Name a rapper that could channel Big Poppa and push out Papa Bear
Ho, I'm mother of the year
Nicki Minaj è diventata una delle rapper più famose del mondo con l’album “Pink Friday” (2010). Da quell'esordio ufficiale, doppiato con un appeal più pop con “Pink Friday: Roman Reloaded” (2012), ha poi voluto allontanarsi prima con “Pinkprint” (2014) e soprattutto con un album più classicamente hip-hop come “Queen” (2018), il suo apice come rapper ma anche il momento in cui la sua carriera sembra essere entrata in crisi, anche a causa dell’arrivo di nuove competitor giovani e agguerrite come Cardi B o, più recentemente, Doja Cat. Il ritorno alle origini promesso implicitamente da questo “Pink Friday 2” è però un tentativo che è destinato a fallire, essendo cambiati il contesto musicale e anche la forza creativa della titolare.
Oggi il frullato stilistico di Nicki Minaj suona assai meno eccentrico e gli aspetti più pazzoidi della sua rap persona sono ormai smussati: si è sposata e ha avuto un figlio; è già tornata al suo passato con la riedizione di “Beam Me Up Scotty” (il mixtape del 2009); ha collaborato con nomi come Elton John e partecipato a programmi televisi pensati per il grande pubblico generalista. Questo quinto album di studio, accolto da un tripudio di ascolti in streaming, è stato anticipato dalla partecipazione alla colonna sonora del blockbuster “Barbie” di Greta Gerwig, e proprio la bambola Mattel ritorna nell’aggressiva trap di “Barbie Dangerous”. Quest’ultimo brano è facilmente accomunabile a un gruppetto di altri brani trap abbastanza ordinari per la fine del 2023, come “Beep Beep”, “Pink Friday”, “Big Difference” e “Bahm Bahm”, resi particolarmente trascurabili da una tracklist prolissa di ben 22 canzoni.

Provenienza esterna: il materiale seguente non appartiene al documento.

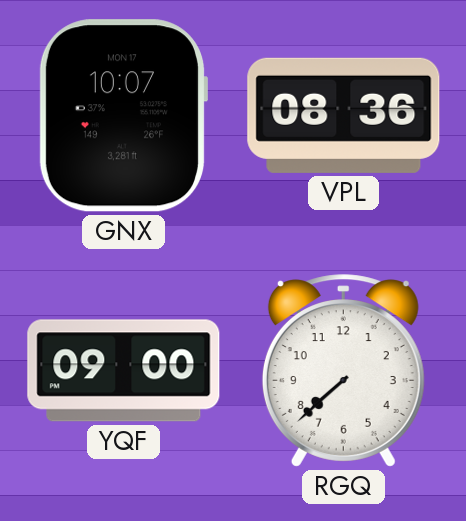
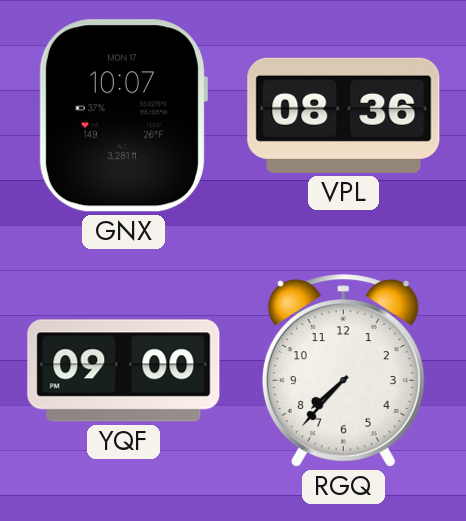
RGQ: 7:38 -> 7:37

Altrove Minaj è più morbida, introspettiva e soul (“Are You Gone Already”; l’atmosferica “Fallin 4 U”; “Nicki Hendrix” con Future) o, peggio, pasticcia con il pop-rap senza speziare tutto dell’istrionico spirito creativo di un tempo, come in “Let Me Calm Down” (feat. J. Cole), affollata di vocalizzi e tastiere, o nella fluttuante “Needle”, con Drake che impone la sua idea di brano latin-pop.
Questa strada più trasversale e pop ha bisogno di un po’ più di eccentricità, infatti quando “Everybody” con Lil Uzi Vert campiona una "Move Your Feet" di Junior Senior velocizzata, con risultati quasi footwork, si ha l’impressione che l’inarrestabile ciclone rosa del 2010 sia tornato, pur fugacemente, dietro il microfono. Un simile risultato, pur meno dirompente, è raggiunto anche da “Red Ruby Da Sleeze”, un mix di dancehall, pop e trap con un sample di "Never Leave You (Uh Oooh, Uh Oooh)" di Lumidee, e "Pink Friday Girls", che campiona “Girls Just Wanna Have Fun” di Cyndi Lauper. “Anaconda” ottiene un ideale seguito con “Super Freaky Girl”, con il sample irresistibile di “Super Freak” e un testo explicit.
Forte di un personaggio esplosivo, Nicki Minaj ha trovato spazio negli anni Dieci grazie a una proposta musicale, immagine compresa, sempre sopra le righe e oltre ogni remora nei confronti del kitsch. Con “Pink Friday 2” ci viene dimostrato che, tolto quell’elemento bizzarro e ipercinetico che caratterizzava i primi singoli e album, e già assorbita la consapevolezza che Minaj possa essere anche un’ottima rapper in “Queen”, rimane poco di nuovo da aggiungere a una carriera che sembra arenata. Il proposito di rinnovarsi e ripartire di questo seguito è tradito da un’ispirazione latitante in buona parte di una tracklist sovrabbondante, resa tediante da troppi passaggi a vuoto e pochi, per quanto rinvigorenti, momenti di creatività.